Rooked_One (591287) | more than 4 years ago | (#32592352)

its better safe than sorry. Take the oil rig disaster. Had *PROPER* precautions been taken, it wouldn't have happened. Same with that brain cancer you are hoping not to get. It might hit your testicles as well - think about where that iPhone that never stops transmitting data is right now.

Count me in with the "nut jobs" who would rather think in FUTURE tense and could be wrong than thinking only in present tense and thinking the outcome is always going to be "on my side."

Ignorance may be bliss, but its no way to live your life. Hey, I just came up with that - I would say that's a pretty good notable quotable, eh?

Shouldn't they have warnings against (2, Insightful)

NotSoHeavyD3 (1400425) | more than 4 years ago | (#32592468)

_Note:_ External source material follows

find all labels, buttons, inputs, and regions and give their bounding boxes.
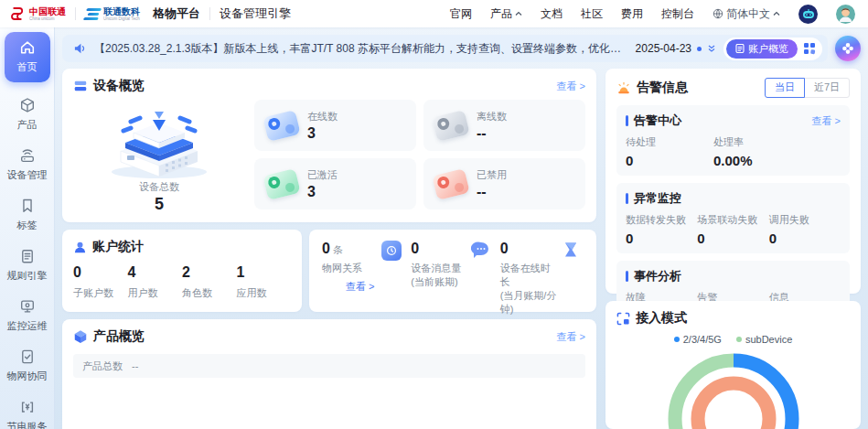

Light bulbs and sun light? I mean the photos in both of those have large numbers of photons in the visible range. Those are quite a bit more energetic than microwaves so logically you'd think they'd be more dangerous. (Oh I'm sorry, logic doesn't come into it.)

1.6 W/kg? (1)

pclminion (145572) | more than 4 years ago | (#32592486)

I weight 81 kg. So my maximum safe absorption absorption is 130 watts. What kind of cell phone can pump out 130 watts of RF? Can somebody send me a new keyboard, I just shot coffee all over mine.